Count to ten. Take a stroll. These techniques have long been recommended to help you pause and reconsider your reaction when you're seeing red and an inch from exploding. Under normal conditions—perhaps a little stress at home or at work—those tactics can be beneficial. However, you may discover that they are less effective in the pressure cooker in which we have been living since the pandemic began. What can you do to keep from hitting your breaking point?

I sought advice from psychologist Stuart Ablon, founder and director of Think: Kids in the psychiatric department of Harvard-affiliated Massachusetts General Hospital. Ablon specializes in defusing explosive behavior in children and adolescents who have substantial developmental deficits in problem-solving, adaptability, and frustration tolerance, the abilities that keep us from melting down.

  

Pandemic stress impairs our ability to cope.
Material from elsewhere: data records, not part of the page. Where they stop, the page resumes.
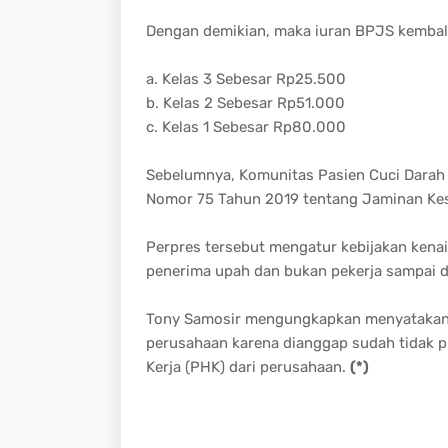
Dengan demikian, maka iuran BPJS kembali
a. Kelas 3 Sebesar Rp25.500
b. Kelas 2 Sebesar Rp51.000
c. Kelas 1 Sebesar Rp80.000
Sebelumnya, Komunitas Pasien Cuci Darah 
Nomor 75 Tahun 2019 tentang Jaminan Kes
Perpres tersebut mengatur kebijakan kena
penerima upah dan bukan pekerja sampai 
Tony Samosir mengungkapkan menyatakan, 
perusahaan karena dianggap sudah tidak p
Kerja (PHK) dari perusahaan.
(*)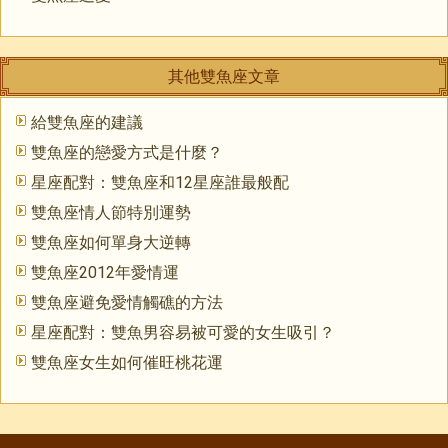
其他雙魚座文章
給雙魚座的建議
雙魚座的戀愛方式是什麼？
星座配對：雙魚座和12星座誰最般配
雙魚座情人節特別運勢
雙魚座如何單身大逆轉
雙魚座2012年愛情運
雙魚座避免愛情觸礁的方法
星座配對：雙魚男容易被可愛的女生吸引？
雙魚座女生如何催旺桃花運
According to Ablon, many adults are currently grappling with a lack of these skills—not because we haven't developed them, but because pandemic stress is impeding their development. When we are continuously stressed, we lose access to the area of our brain that performs skills like flexibility and tolerance, "explains Ablon.

Blocked skills can lower our coping abilities to those of infants who shout when they don't get their way.

Empathy should be practiced.


When you're angry or agitated, Ablon thinks it's critical to stay calm and "regulated" so you can access the abilities needed to maintain control. And, according to Ablon, the best way to stay calm is to practice empathy—trying to sense another person's perspective or point of view.

Empathy is our most potent human regulator. It has been shown to de-escalate people in the most difficult prison environments, and it can also work on an airline or in line at Starbucks.



How does empathy benefit you?


It's fantastic to be able to calm others, but how can being sympathetic keep you from exploding? It has a cascading impact.

Attempting to understand someone else's point of view may cause you to reconsider how you wish to respond. It will also provide you with something important to do, which will keep you focused and relaxed.

Being calm allows you to access coping abilities such as problem-solving, flexibility, and frustration tolerance.

Using your coping skills improves your capacity to remain calm.

Because you're peaceful, you'll prevent someone else from erupting, which will help you stay calm.

Is it possible for social media to cause illness?


A student develops leg pain and paralysis all of a sudden, and soon hundreds of classmates are experiencing the same symptoms. Nuns start biting each other, and it quickly spreads to other convents in the area. Three high school girls start laughing uncontrollably, which can last for days. The school is compelled to close down after approximately 100 pupils acquire the same ailment.

Despite this, no medical explanation was ever identified in any of the cases. These were eventually labelled as examples of mass sociogenic sickness, often known as mass hysteria, epidemic hysteria, or mass psychogenic illness by many. Many potential sources for these ailments have developed over the years, and TikTok and other social media platforms may now be fertile ground.


What is sociogenic sickness?


Multiple persons in a social group acquire comparable, medically unexplainable, and frequently odd symptoms, which is the hallmark of these diseases. In some circumstances, persons who have been affected believe they have been exposed to something deadly, such as a toxin or a contagion, even though a comprehensive inquiry reveals no such thing.

Even in the lack of a clear explanation and normal test findings, the suffering produced by these conditions is real and intense. And, no, a person suffering from sociogenic sickness isn't "simply looking for attention" or "intentionally doing it."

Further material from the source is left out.